Our daily walk down Chacabuco to the corner of Serrano. The old tile sidewalks, coming apart due to tree roots and terremotos (earthquakes), are gradually being replaced. The trees lining the streets in Concepcion and Santiago are generally honey locust and these sweet gum trees, which scatter their pointy spherical pods everywhere. Shopkeepers sweep their section of the sidewalk each morning.

Base of the sweet gum tree.

The little black colectivos are the taxis of Chile, don't cost much more than a bus, with an established route, and you don't get the back seat to yourself--you share it with as many as can fit. You see the bus or colectivo you want to take, stand on the curb, and point at the street below. Paradas, or bus stops, are found every two blocks or less on main two-way streets.

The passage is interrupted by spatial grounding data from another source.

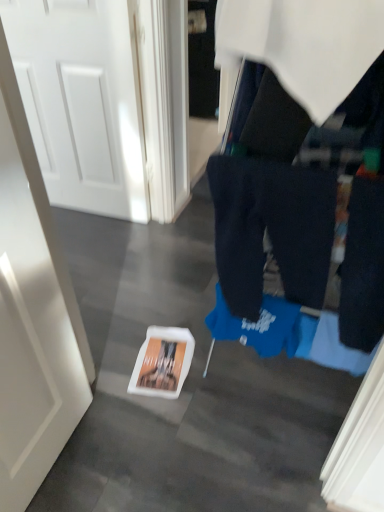 The width and height of the screenshot is (384, 512). What are the coordinates of `vacant location below white glossy door at upper left, which is the 1th door in back-to-front order (from a real-world perspective)` in the screenshot? It's located at (91, 211). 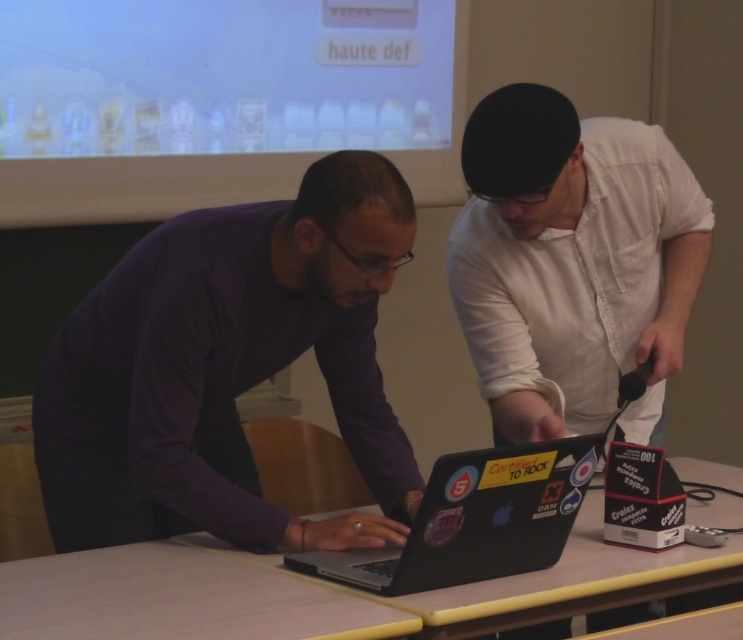 Looking at this image, is purple matte sweater at center to the right of wooden table at center from the viewer's perspective?

No, purple matte sweater at center is not to the right of wooden table at center.

Based on the photo, is purple matte sweater at center thinner than wooden table at center?

Correct, purple matte sweater at center's width is less than wooden table at center's.

Who is more forward, [221,342] or [230,605]?

Point [230,605] is more forward.

The image size is (743, 640). Identify the location of purple matte sweater at center. (227, 365).

Is white matte shirt at center to the right of wooden table at center from the viewer's perspective?

Correct, you'll find white matte shirt at center to the right of wooden table at center.

Is white matte shirt at center thinner than wooden table at center?

Yes, white matte shirt at center is thinner than wooden table at center.

Does point (528, 192) lie in front of point (721, 513)?

Yes, point (528, 192) is in front of point (721, 513).

Where is `white matte shirt at center`? The width and height of the screenshot is (743, 640). white matte shirt at center is located at coordinates (571, 260).

Is purple matte sweater at center to the right of black matte laptop at center from the viewer's perspective?

Incorrect, purple matte sweater at center is not on the right side of black matte laptop at center.

Is purple matte sweater at center wider than black matte laptop at center?

Correct, the width of purple matte sweater at center exceeds that of black matte laptop at center.

Is point (218, 209) farther from viewer compared to point (441, 545)?

Yes, it is behind point (441, 545).

At what (x,y) coordinates should I click in order to perform the action: click on purple matte sweater at center. Please return your answer as a coordinate pair (x, y). The height and width of the screenshot is (640, 743). Looking at the image, I should click on [227, 365]. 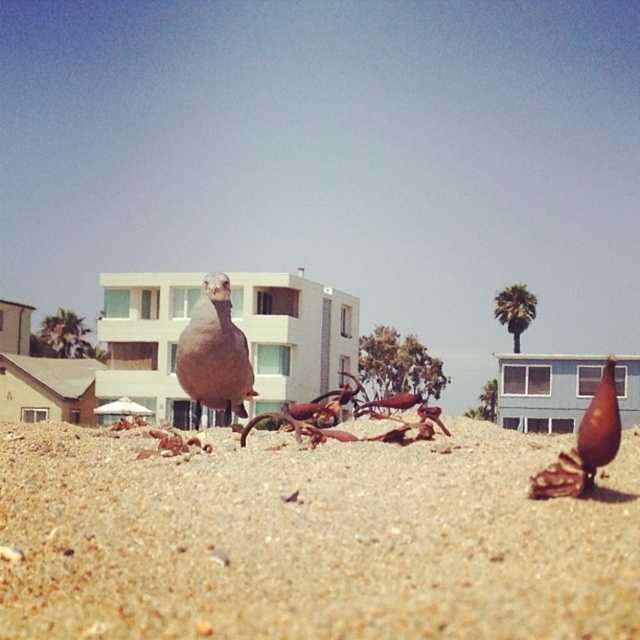 Question: Does brown sandy beach at center have a larger size compared to brown matte gourd at lower right?

Choices:
 (A) yes
 (B) no

Answer: (B)

Question: Is brown matte bird at center below brown matte gourd at lower right?

Choices:
 (A) yes
 (B) no

Answer: (B)

Question: Which object is closer to the camera taking this photo?

Choices:
 (A) brown matte gourd at lower right
 (B) brown sandy beach at center

Answer: (B)

Question: Which point is closer to the camera?

Choices:
 (A) brown matte bird at center
 (B) brown sandy beach at center
 (C) brown matte gourd at lower right

Answer: (B)

Question: Does brown sandy beach at center have a greater width compared to brown matte bird at center?

Choices:
 (A) yes
 (B) no

Answer: (B)

Question: Estimate the real-world distances between objects in this image. Which object is closer to the brown matte gourd at lower right?

Choices:
 (A) brown sandy beach at center
 (B) brown matte bird at center

Answer: (A) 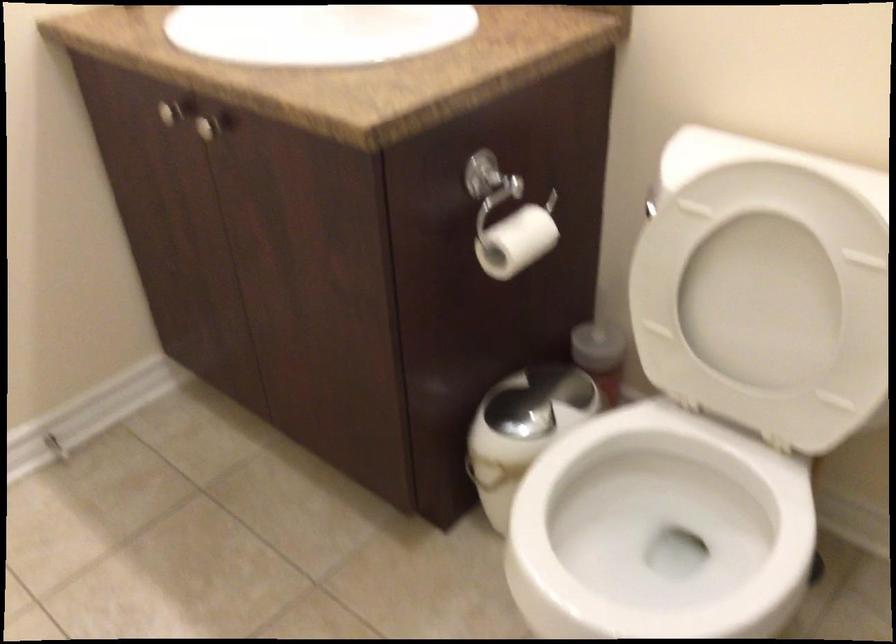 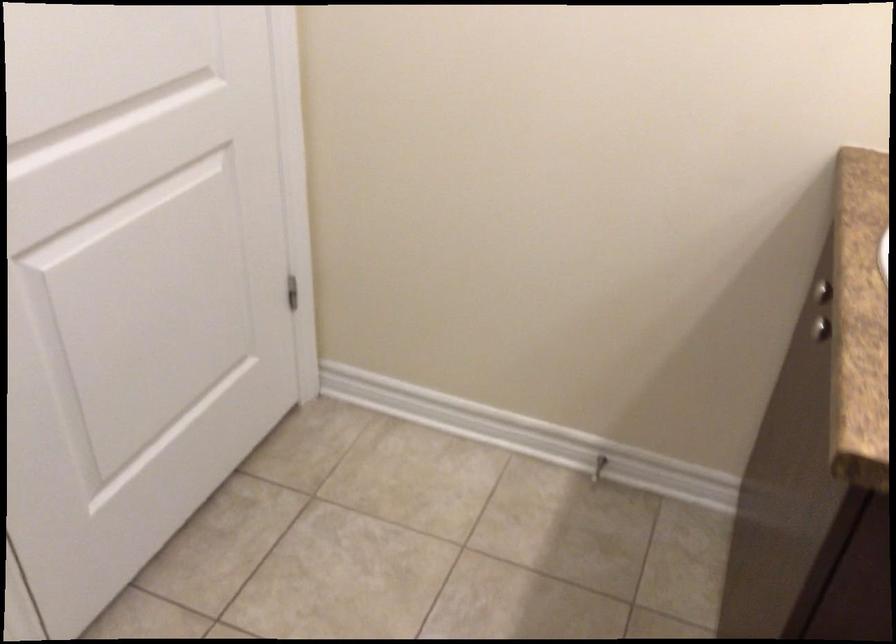 First-person continuous shooting, in which direction is the camera rotating?

The camera's rotation is toward left-down. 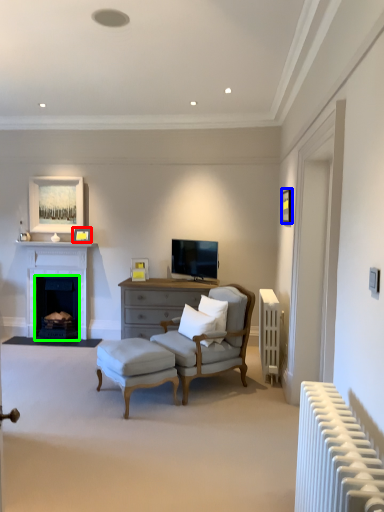 Question: Which object is the farthest from picture frame (highlighted by a red box)? Choose among these: picture frame (highlighted by a blue box) or fireplace (highlighted by a green box).

Choices:
 (A) picture frame
 (B) fireplace

Answer: (A) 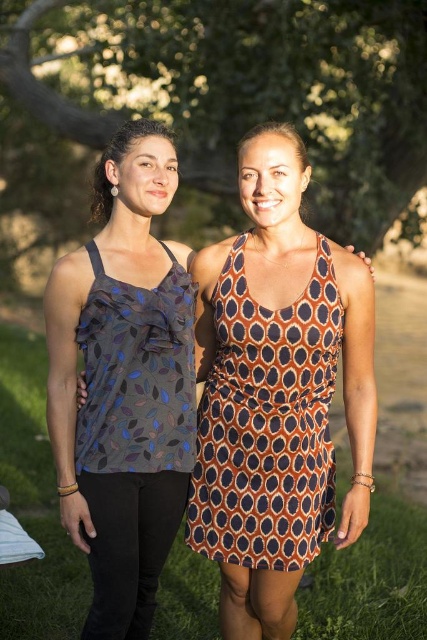 Which is above, orange dotted fabric dress at center or matte gray tank top at upper left?

matte gray tank top at upper left is higher up.

Between orange dotted fabric dress at center and matte gray tank top at upper left, which one has more height?

With more height is orange dotted fabric dress at center.

The width and height of the screenshot is (427, 640). Find the location of `orange dotted fabric dress at center`. orange dotted fabric dress at center is located at coordinates (266, 422).

What do you see at coordinates (123, 384) in the screenshot? I see `matte leaf-patterned tank top at left` at bounding box center [123, 384].

Is matte leaf-patterned tank top at left positioned at the back of green grass at center?

No.

This screenshot has height=640, width=427. In order to click on matte leaf-patterned tank top at left in this screenshot , I will do point(123,384).

At what (x,y) coordinates should I click in order to perform the action: click on matte leaf-patterned tank top at left. Please return your answer as a coordinate pair (x, y). The image size is (427, 640). Looking at the image, I should click on (123, 384).

Does green leafy tree at upper center appear on the right side of green grass at center?

Incorrect, green leafy tree at upper center is not on the right side of green grass at center.

Who is higher up, green leafy tree at upper center or green grass at center?

green leafy tree at upper center is above.

Which is behind, point (383, 180) or point (78, 595)?

The point (383, 180) is more distant.

Locate an element on the screen. The image size is (427, 640). green leafy tree at upper center is located at coordinates (289, 90). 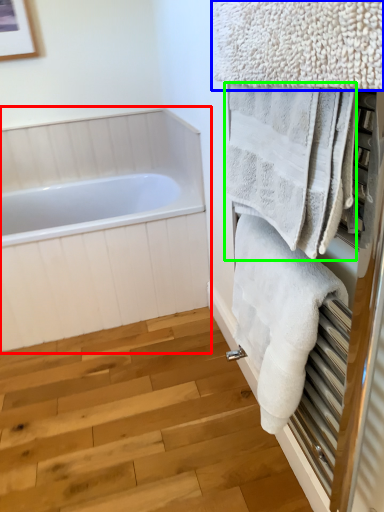 Question: Estimate the real-world distances between objects in this image. Which object is closer to bathtub (highlighted by a red box), towel (highlighted by a blue box) or towel (highlighted by a green box)?

Choices:
 (A) towel
 (B) towel

Answer: (B) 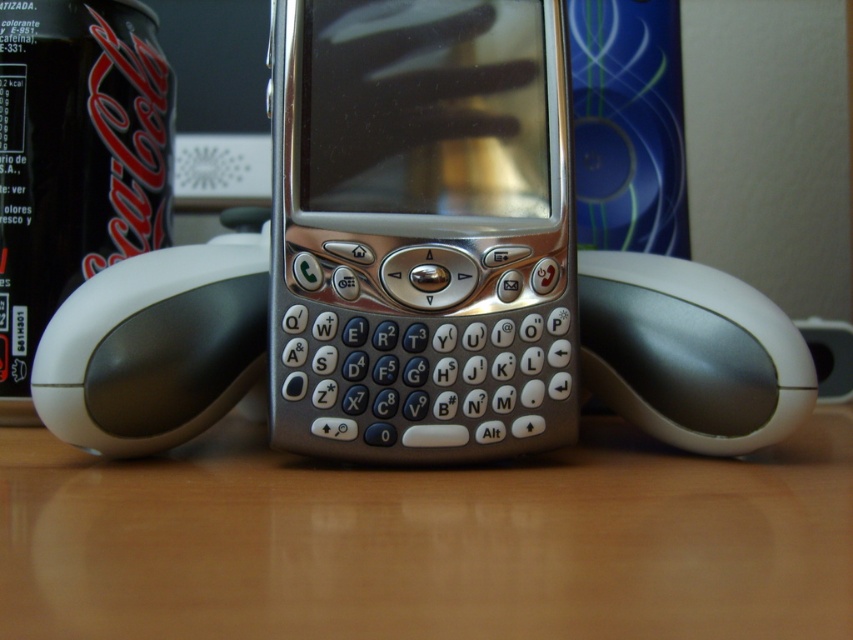 In the scene shown: Between wooden table at center and silver/plastic mouse at center, which one is positioned higher?

silver/plastic mouse at center is above.

How far apart are wooden table at center and silver/plastic mouse at center?

wooden table at center and silver/plastic mouse at center are 5.45 inches apart.

The width and height of the screenshot is (853, 640). I want to click on wooden table at center, so click(x=428, y=540).

From the picture: Does silver metallic smartphone at center appear on the left side of silver/plastic mouse at center?

No, silver metallic smartphone at center is not to the left of silver/plastic mouse at center.

Where is `silver metallic smartphone at center`? This screenshot has width=853, height=640. silver metallic smartphone at center is located at coordinates point(421,230).

Does point (526, 42) come behind point (97, 449)?

Yes, it is.

The width and height of the screenshot is (853, 640). What are the coordinates of `silver metallic smartphone at center` in the screenshot? It's located at (421, 230).

Is black matte can at left above white glossy mouse at center?

Yes.

Between point (51, 289) and point (701, 420), which one is positioned in front?

Point (701, 420)

At what (x,y) coordinates should I click in order to perform the action: click on black matte can at left. Please return your answer as a coordinate pair (x, y). Looking at the image, I should click on (74, 161). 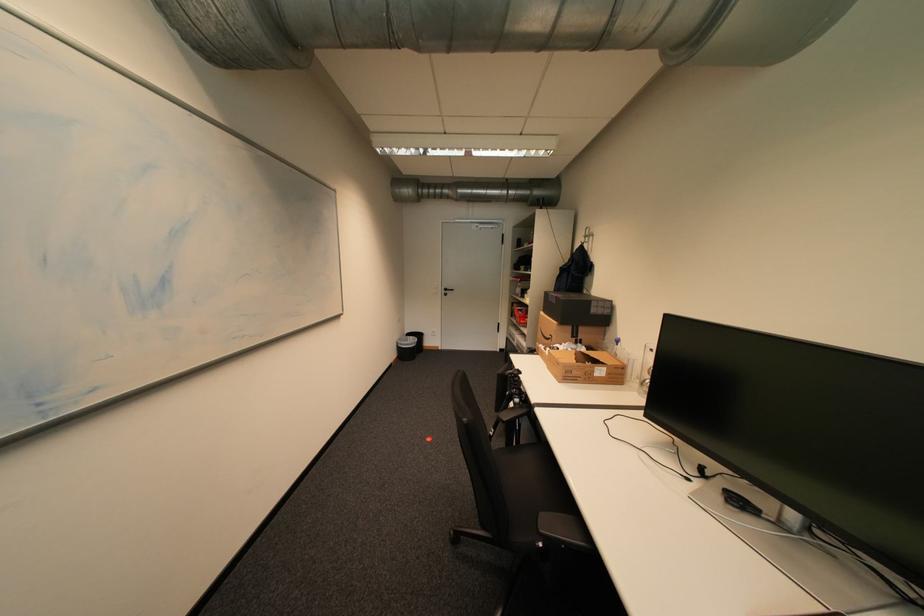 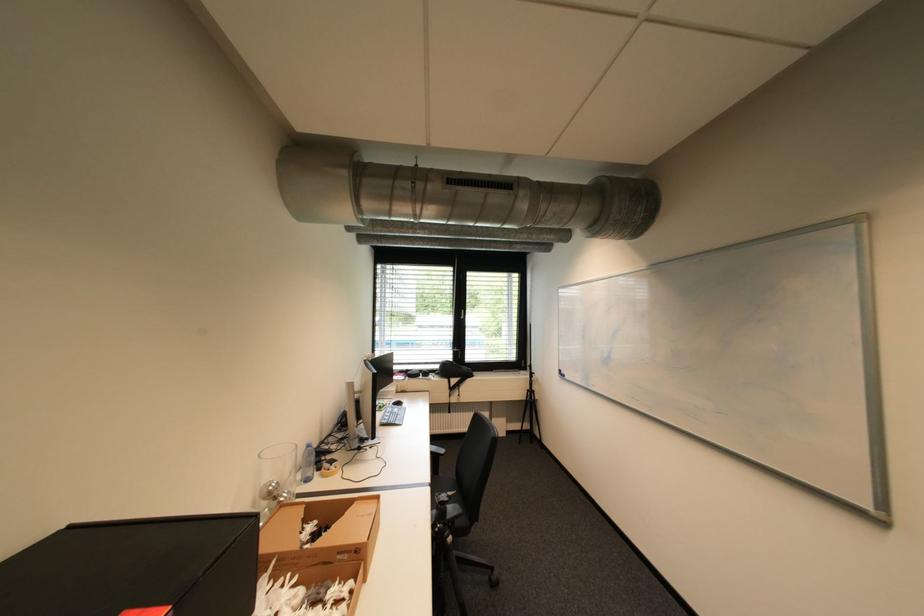 Find the pixel in the second image that matches the point at 608,361 in the first image.

(311, 520) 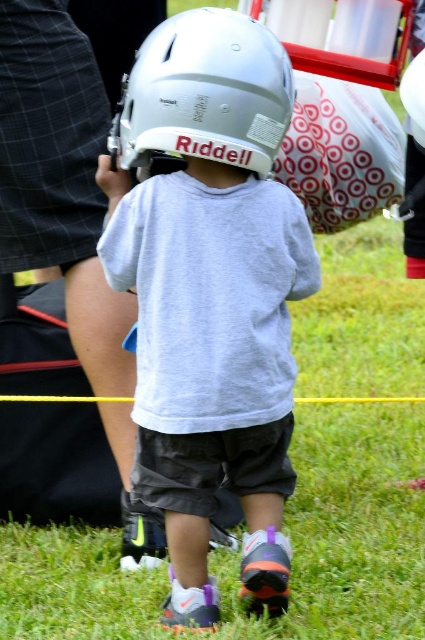 You are a sports equipment inspector checking the helmets in the image. The image shows a matte gray helmet at center and a white matte football helmet at center. According to the manufacturer specifications, the maximum allowable width for helmets is 12 inches. Can you determine if both helmets meet the width requirement?

The matte gray helmet at center might be wider than white matte football helmet at center. However, without exact measurements, it is uncertain if both helmets meet the 12 inch width requirement. Further measurement is needed.

You are a referee at a football field and see the matte gray helmet at center and the white matte football helmet at center. Which helmet is positioned lower in the image?

The matte gray helmet at center is positioned below the white matte football helmet at center, so it is lower in the image. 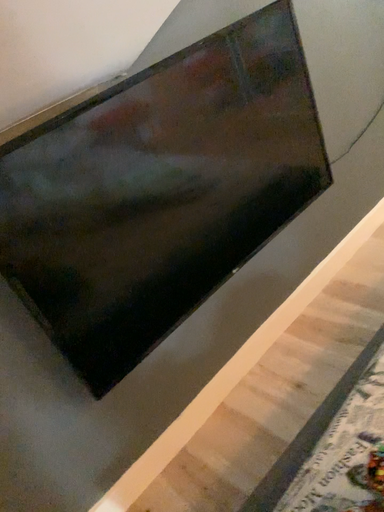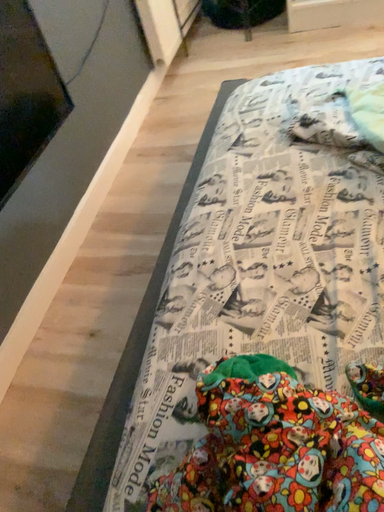 Question: How did the camera likely rotate when shooting the video?

Choices:
 (A) rotated left
 (B) rotated right

Answer: (B) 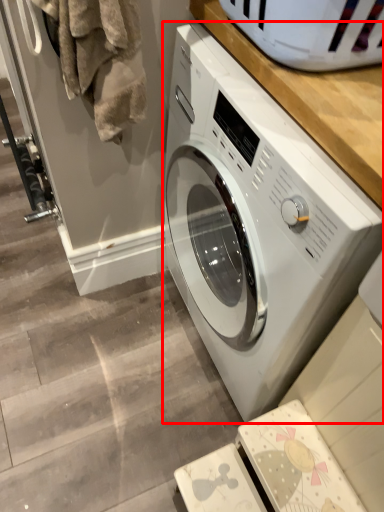 Question: From the image's perspective, what is the correct spatial relationship of washing machine (annotated by the red box) in relation to laundry?

Choices:
 (A) below
 (B) above

Answer: (A) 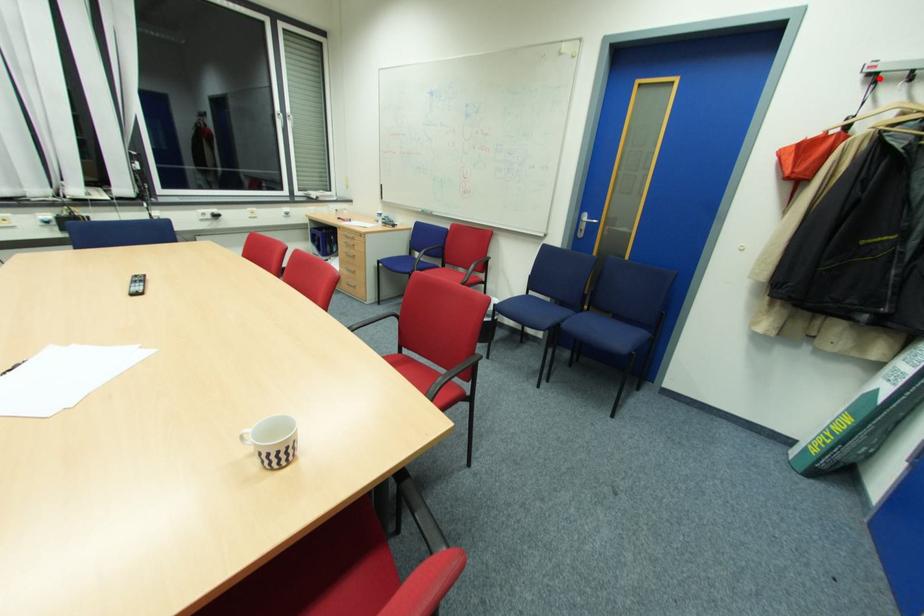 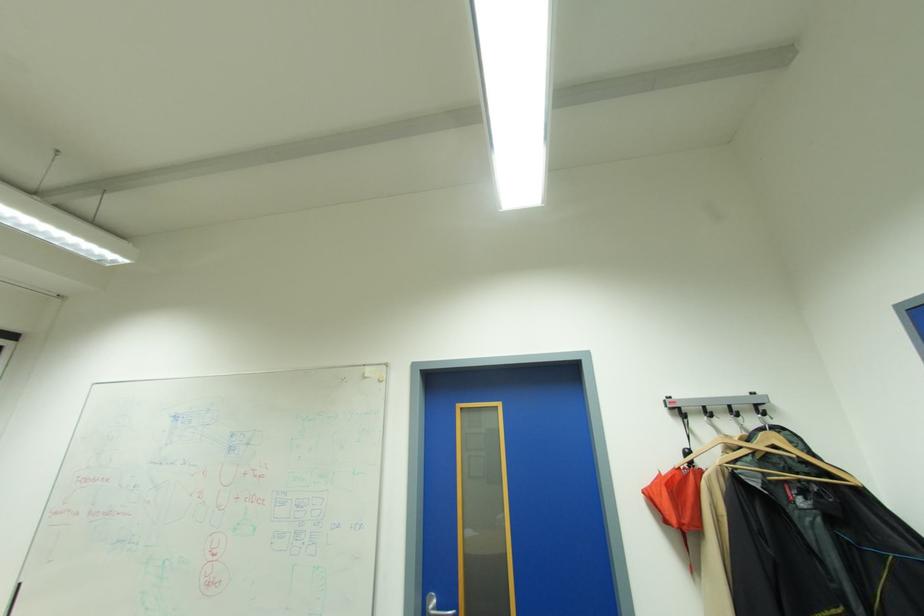 Question: I am providing you with two images of the same scene from different viewpoints. Given a red point in image1, look at the same physical point in image2. Is it:

Choices:
 (A) Closer to the viewpoint
 (B) Farther from the viewpoint

Answer: (A) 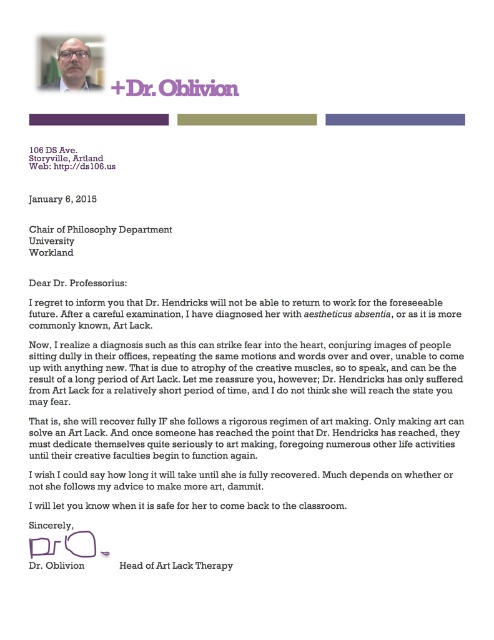 Is black paper at center thinner than white paper at upper center?

No.

Is black paper at center further to camera compared to white paper at upper center?

Yes, it is behind white paper at upper center.

Between point (41, 252) and point (50, 150), which one is positioned in front?

Point (50, 150) is more forward.

Where is `black paper at center`? black paper at center is located at coordinates (76, 234).

Is point (55, 61) less distant than point (64, 161)?

Yes, it is in front of point (64, 161).

Is matte black glasses at upper center thinner than white paper at upper center?

Yes.

Where is `matte black glasses at upper center`? The image size is (494, 640). matte black glasses at upper center is located at coordinates (72, 67).

Is point (43, 236) less distant than point (59, 84)?

No.

Find the location of a particular element. Image resolution: width=494 pixels, height=640 pixels. black paper at center is located at coordinates (76, 234).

The Chilenos don't consider walking across a street jaywalking--but a pedestrian is expected to stay out of a car's right of way. Otherwise you can cross the street even if it's a red light. Don't try this in Santiago, though--the streets are wider and take longer to cross, and the bus drivers are even more aggressive than those in Conce.

One of many street vendors of fresh produce. The strawberries and asparagus right now are out of this world.

Costumed students getting ready for street theater. Concepcion is home to dozens of colleges, large and small, and many students live here, giving it a younger population than many other cities in South America.

I heard thumping noises outside, and saw this march up Calle Chacabuco. Marches for free student tuition and Mapuche Indian rights are common and ongoing. Unfortunately, the national elections next Sunday may return Chile to a socialist system which may erase its gains as one of the most stable and productive economies in Latin America, and defund it enviable social security system.

Saturday evening Elder K. and I finally found our way to the Concepcion Stake Relief Society meeting (we went to the wrong building, but it started 40 min. late so it was ok). The five Concepcion ward Relief Societies reported on their humanitarian, self-reliance, family history, and missionary activities during the past year, including displays of weaving, crocheting, Christmas projects, and herbals. Then they started dressing up and treated us to dancing. This group, above, danced a pretty mean Charleston! Complete with flapper costumes, fringe, beads, and feathers.

Another group of shameless Relief Society ladies took on 80's disco out on the cultural hall floor, with black curly wigs, and sparkly bell-bottom additions to their pants. I'd really like to see the Relief Societies in the Ontario Oregon Stake try this.

Part of our Barrio Universitaria (the University Ward,) Hermana Maria Conejo and her daughter watch the dancing in their native Ecuadoran dress.

The Conejos performing an Ecuadoran folk dance to music that sounds similar to "El Condor Pasa". Elder K. could have gone home with the men but he was glad he stayed to see the dancing.

Although we had a ride home from the Stake R.S. meeting, we hopped out at the Parque Ecuador on Calle Victor Lamas to see the Feria Amdel 2013. The white tent was probably 450 feet long, and full of booths, food vendors, entertainment, and hundreds of people.

Sorry the photo is a little fuzzy, but all I had was my iPad to take pictures. This is Elder K.wandering through the crowd.

I do like to support the local artisans. Two hand-woven baskets I need to hold things on the narrow shelves in the bedroom, a little rose to grow on the balcony, and what looks like a Little Debbie chocolate cake is actually a coin purse for bus fares. All of this for $5,5000 pesos, about $11.00.

This morning the seagulls were wheeling outside the balcony window in the morning sun. Our lives are constantly full of surprises.